Colonne sonore
Oggi il mondo è un po’ più triste, e il cielo un po’ più buio. È arrivato il fatale annuncio: la Apple non produrrà più l’iPod.
Per innumerevoli anni ho potuto godere della sua ineffabile e irrinunciabile compagnia, ai mari e ai monti, in casa e per la strada, nel coricarmi e nell’alzarmi. 160 giga di gioia e piacere assoluti, dramma e serenità. Serenità, soprattutto, e distanza, distanza dai fastidi quotidiani. Emozioni a ogni passo, minuto dopo minuto. Un jukebox di cinquantamila brani di classica fra cui scegliere, duecentoquindici giorni filati di musica, selezionata brano per brano, esecuzione per esecuzione. Musica che è stata colonna sonora di una vita. E ora la Apple, senza il minimo imbarazzo, senza un pizzico di vergogna, mi dice che se, come già in passato, il mio iPod dovesse andare in tilt nessuno mi garantirà la successione, la sostituzione, la riparazione. La mia musica si fermerà all’improvviso e il compagno di una vita mi abbandonerà per sempre, condannandomi a un destino di inconsolabile silenzio. L’iPod è morto per sempre, un compagno incomparabile, con cui non ho mai litigato, mai una divergenza, mai una parola fuori posto, mai un tradimento. Un amico fedele fino alla morte. Non ne esisterà mai l’eguale.

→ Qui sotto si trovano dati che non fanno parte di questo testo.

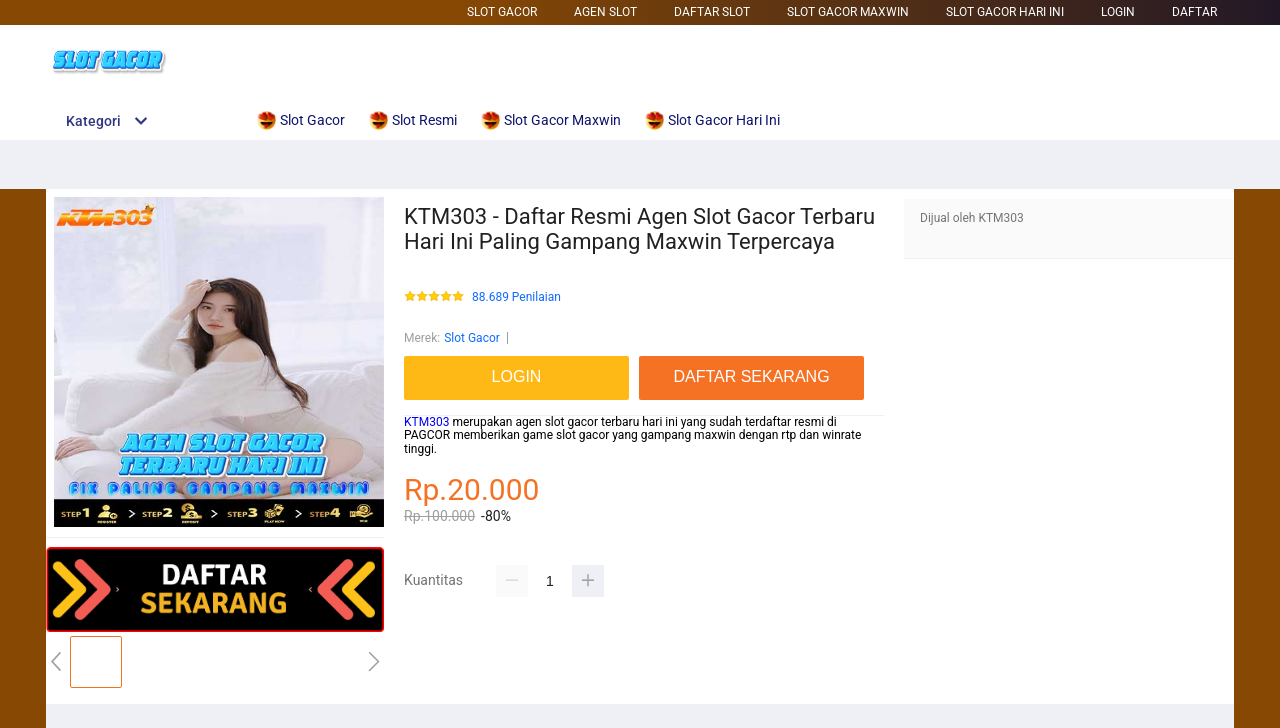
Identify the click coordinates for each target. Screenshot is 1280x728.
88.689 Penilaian (516, 297)
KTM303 (426, 422)
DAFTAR (1194, 12)
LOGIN (1118, 12)
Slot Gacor (502, 12)
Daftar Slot (712, 12)
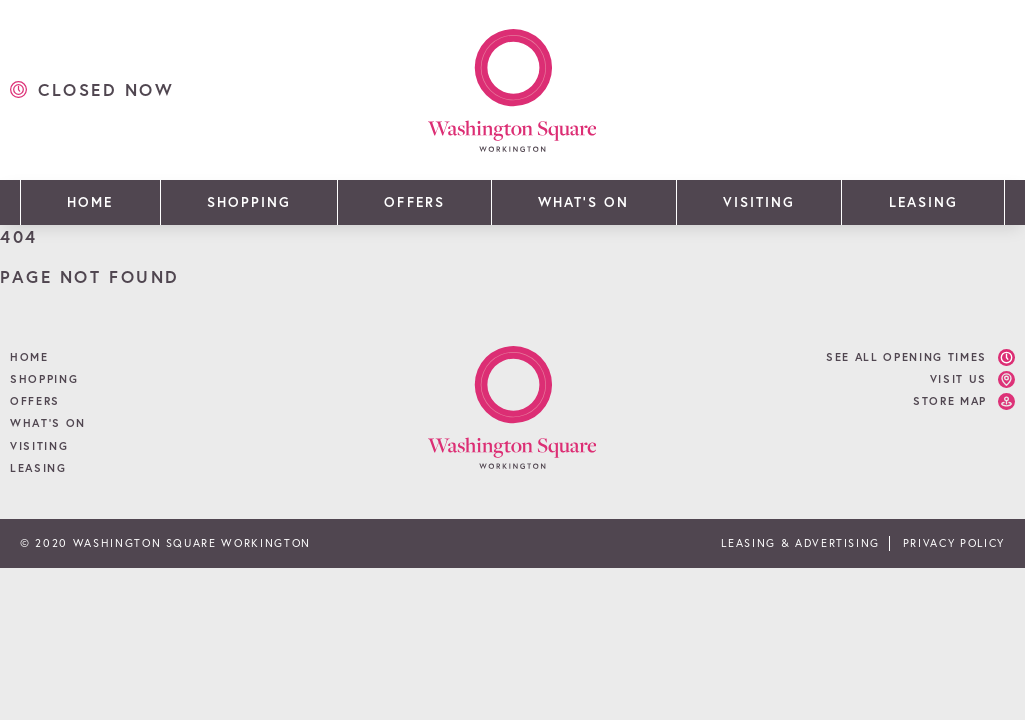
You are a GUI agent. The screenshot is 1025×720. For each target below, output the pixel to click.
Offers (414, 202)
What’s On (583, 202)
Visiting (759, 202)
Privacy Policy (954, 543)
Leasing (923, 202)
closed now (106, 89)
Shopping (249, 202)
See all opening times (906, 357)
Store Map (950, 401)
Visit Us (958, 379)
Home (90, 202)
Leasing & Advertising (800, 543)
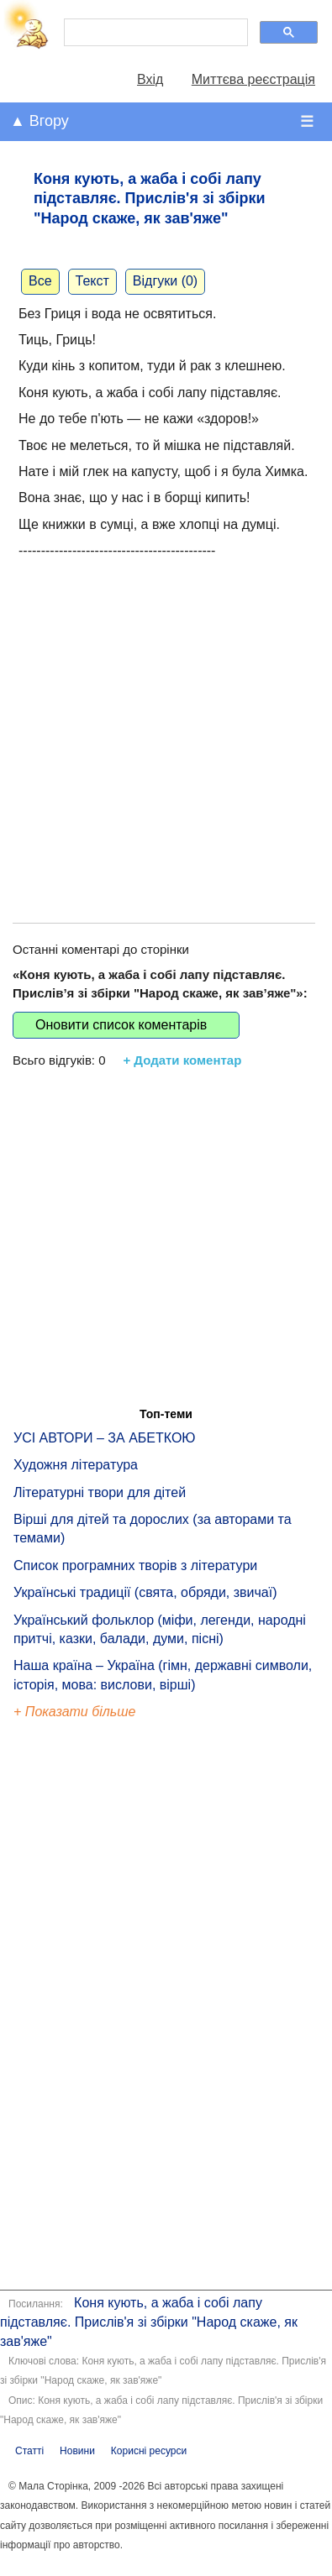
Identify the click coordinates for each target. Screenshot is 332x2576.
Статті (29, 2451)
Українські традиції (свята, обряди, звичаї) (145, 1592)
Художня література (75, 1465)
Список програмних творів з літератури (135, 1565)
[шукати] (154, 32)
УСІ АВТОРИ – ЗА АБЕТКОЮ (104, 1438)
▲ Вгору (39, 121)
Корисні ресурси (149, 2451)
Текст (92, 281)
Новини (77, 2451)
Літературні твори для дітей (99, 1492)
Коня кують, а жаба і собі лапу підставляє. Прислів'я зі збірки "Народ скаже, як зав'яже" (149, 2322)
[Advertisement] (157, 723)
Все (40, 281)
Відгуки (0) (165, 281)
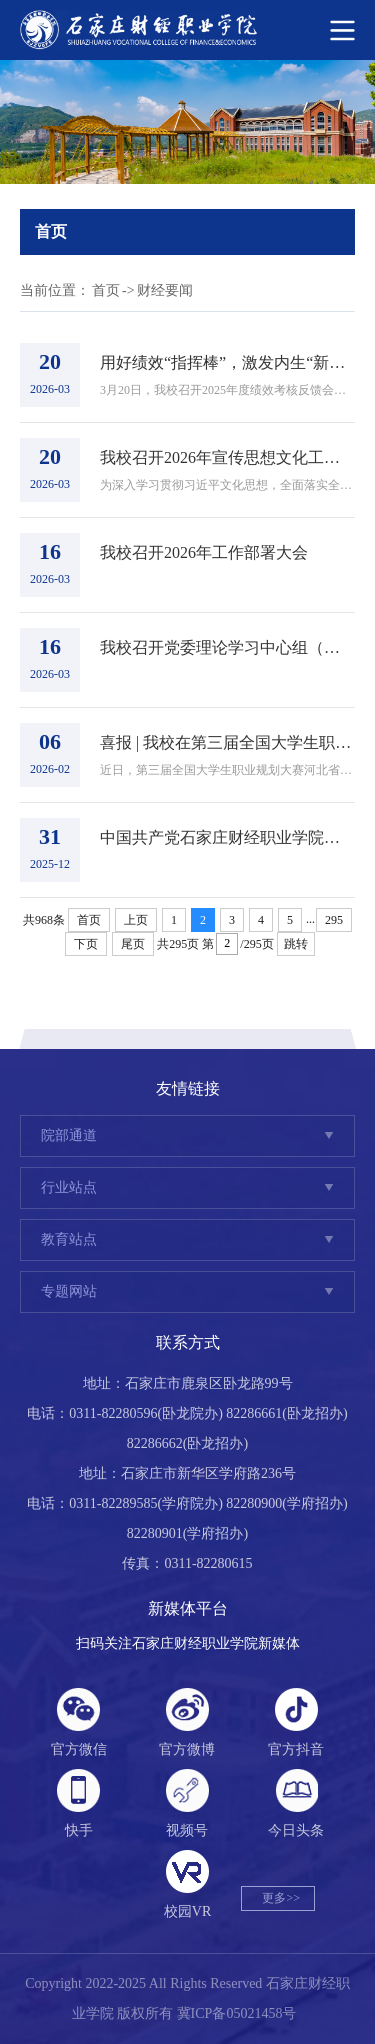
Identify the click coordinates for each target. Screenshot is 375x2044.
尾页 (133, 944)
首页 (106, 290)
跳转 (296, 944)
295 (334, 920)
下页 (86, 944)
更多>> (281, 1898)
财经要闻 (165, 290)
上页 (136, 920)
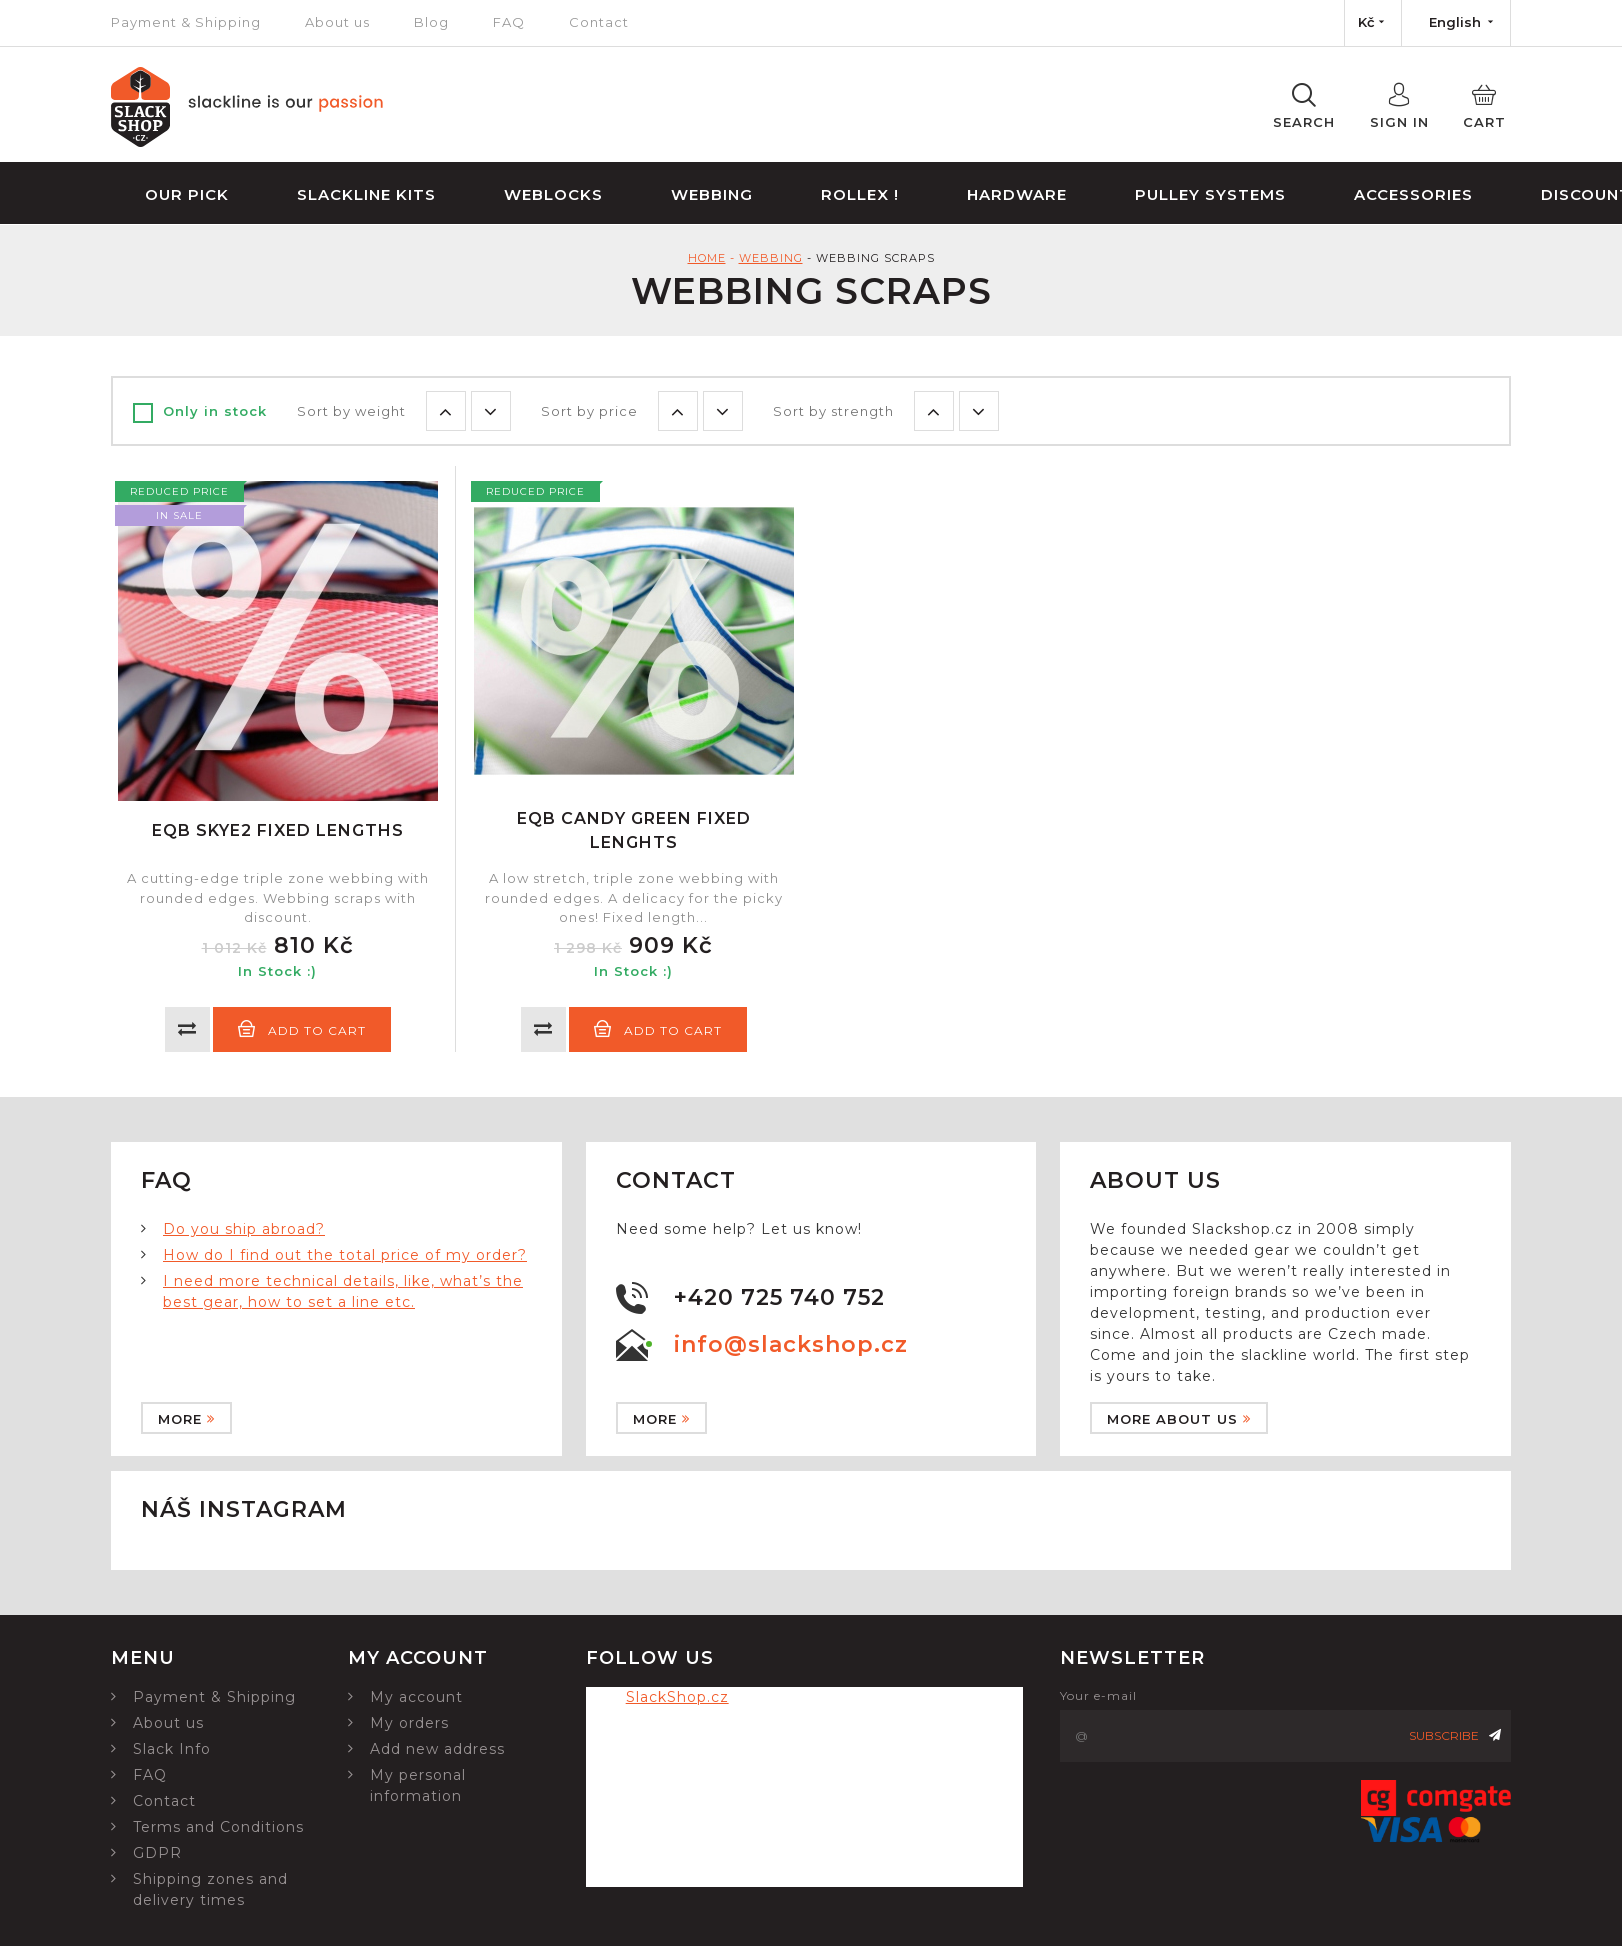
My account (416, 1697)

Quale conforto al dramma, chi lenirà l’angoscia?
Avrà mai la Apple compassione di una vita musicale che si spegne così, senza possibilità di appello?
Non resterà che ricorrere al cellulare, e ascoltare frammenti di musica fra una telefonata e un messaggino, fra un’ansia e un avvio di angoscia.
E non sarà più vero che ‘La musica è il tempo in cui il dolore si acquieta… per un po’.’
Ho voluto riascoltare The Lark Ascending, di Ralph Vaughan Williams. Forse per l’ultima volta, e prima che sia troppo tardi. Al violino, per questa malinconicissima occasione, Hilary Hahn.
Ricorrerò al tribunale supremo della Apple. Senza la minima speranza di ascolto e di pietà.